McCain, Bush Comment on Primary Results

By Susan Jones | July 7, 2008 | 8:25 PM EDT

( - While Republican John McCain goes off in search of Republican support, George W Bush wryly noted that "I just didn't do very well amongst the Democrats" in Tuesday's Michigan primary.

McCain won both of Tuesday's Republican primaries, in Michigan and Arizona. Both McCain and Bush spoke to NBC News late Tuesday night after the vote was counted.

"I was certainly pleasantly surprised at the size of the turnout," said Arizona John McCain, speaking of the Michigan primary. He said he was "astonished" to learn that 28 percent of those voting in the Michigan primary had never voted before. "That's almost unheard of," he said.

Asked how he can win the Republican primary if he can't get Republicans to vote for him (Republicans turned out by a two-to-one margin for Bush in Michigan), McCain noted that he did get a majority of Republicans in New Hampshire. "I believe now that we've won here we'll be able to get a lot of Republicans to look at my candidacy ... I have to convince them that I am a conservative Republican, but a reformist."

McCain said he thinks what happened in Michigan may have been a backlash against negative ads run by the Bush campaign. "It is wrong to say that Warren Rudman is a bigot," he said, referring to telephone messages placed on behalf of the Bush campaign by Christian conservative Pat Robertson.

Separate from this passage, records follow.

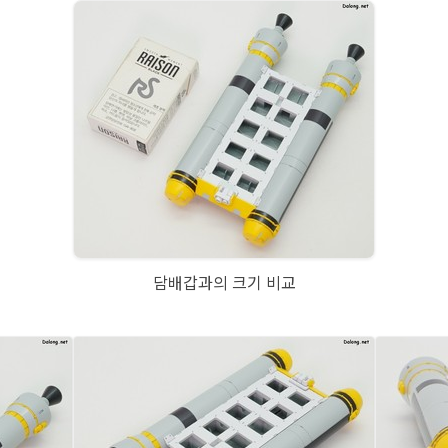
담배갑과의 크기 비교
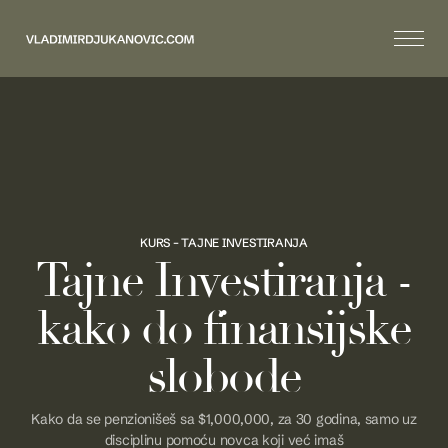
KURS – TAJNE INVESTIRANJA
Tajne Investiranja -
kako do finansijske
slobode
Kako da se penzionišeš sa $1,000,000, za 30 godina, samo uz
disciplinu pomoću novca koji već imaš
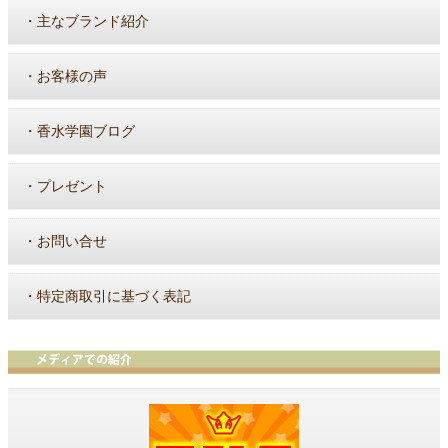
・
主なブランド紹介
・
お客様の声
・
香水学園ブログ
・
プレゼント
・
お問い合せ
・
特定商取引に基づく表記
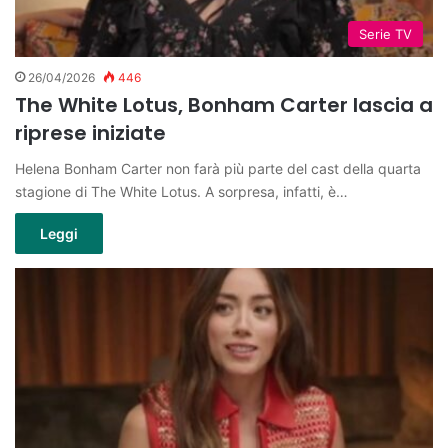
Serie TV
26/04/2026
446
The White Lotus, Bonham Carter lascia a
riprese iniziate
Helena Bonham Carter non farà più parte del cast della quarta
stagione di The White Lotus. A sorpresa, infatti, è…
Leggi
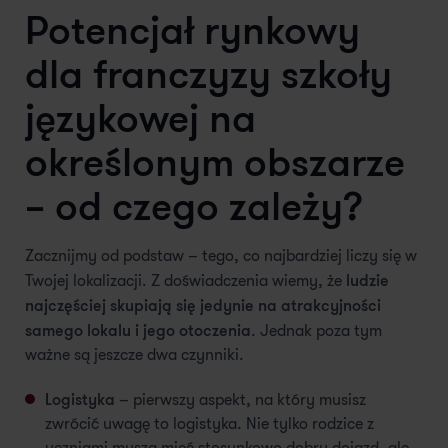
Potencjał rynkowy
dla franczyzy szkoły
językowej na
określonym obszarze
– od czego zależy?
Zacznijmy od podstaw – tego, co najbardziej liczy się w
ludzie
Twojej lokalizacji. Z doświadczenia wiemy, że
najczęściej skupiają się jedynie na atrakcyjności
samego lokalu i jego otoczenia
. Jednak poza tym
ważne są jeszcze dwa czynniki.
Logistyka
– pierwszy aspekt, na który musisz
zwrócić uwagę to logistyka. Nie tylko rodzice z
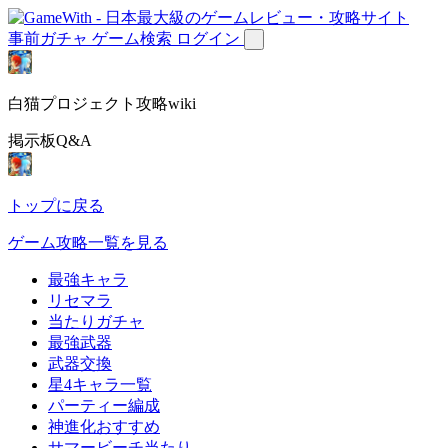
事前ガチャ
ゲーム検索
ログイン
白猫プロジェクト攻略wiki
掲示板Q&A
トップに戻る
ゲーム攻略一覧を見る
最強キャラ
リセマラ
当たりガチャ
最強武器
武器交換
星4キャラ一覧
パーティー編成
神進化おすすめ
サマービーチ当たり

In those telephone messages played for Michigan voters, Robertson attacked former US Senator Warren Rudman, one of the co-chairmen of McCain's presidential campaign. Robertson accused Rudman of being " a vicious bigot who wrote that conservative Christians in politics are anti-abortion zealots, homophobes and would-be censors," and in that same phone message, he said, "John McCain refused to repudiate these words."

(Rudman made the comments in 1995 in defense of General Colin Powell, whose professed pro-choice stance on abortion angered some Christian conservatives.)

Asked if he will return to negative advertising in the days ahead, McCain said he will continue to point out "that when [Bush] says he's a reformer, he's not, and that's a matter of record. I will be defining the differences between us, and very legitimately so."

As for Bush's loss in Michigan and Arizona, "He certainly didn't give people a reason to vote for him," McCain said.

McCain said his campaign is still an uphill battle. "We're still behind, still got a long way to go."

Asked what happened to him in Michigan, Bush noted that "I got by far the vast majority of Republicans, and when you combine the Republicans and Independents, I won that race, too. I just didn't do very well amongst the Democrats," he said.

Bush says what happened in Michigan doesn't mean he can't attract Democrats and Independents in the general election: "I think when I'm the nominee, you're going to find I attract a lot of new faces and new voices - a lot of Democrats."

"There's a difference between attracting people who are going to stay with you throughout the entire race and people who come into our primary to make a statement and then intend to support Al Gore in the general election."

"I'm going to be the Republican nominee, I believe that. This has been a long marathon,
Bush said. He said his spirits are high as he heads into races in which he expects to do well:

"There's a lot of states where Democrats and Republicans will be voting the same day. There's a lot of states where I'm pretty well known - Texas, Florida. It's going to be a good contest, and I think a good spirited fight for the Republican nomination is going to be good for our nominee and good for the party as well."

Bush agreed that phone calls made on behalf of the McCain campaign calling him "anti-Catholic" did touch a raw nerve with him. "I'm not anti-anything," said Bush "I don't like to be accused of being a bigot. No one wants to be called a bigot."

As for his appearance at Bob Jones University in South Carolina, Bush said he was trying to get college students to accept his tenets. "I don't have to accept their tenets," he said. "I reject any labeling made because I happened to go to the University," he said.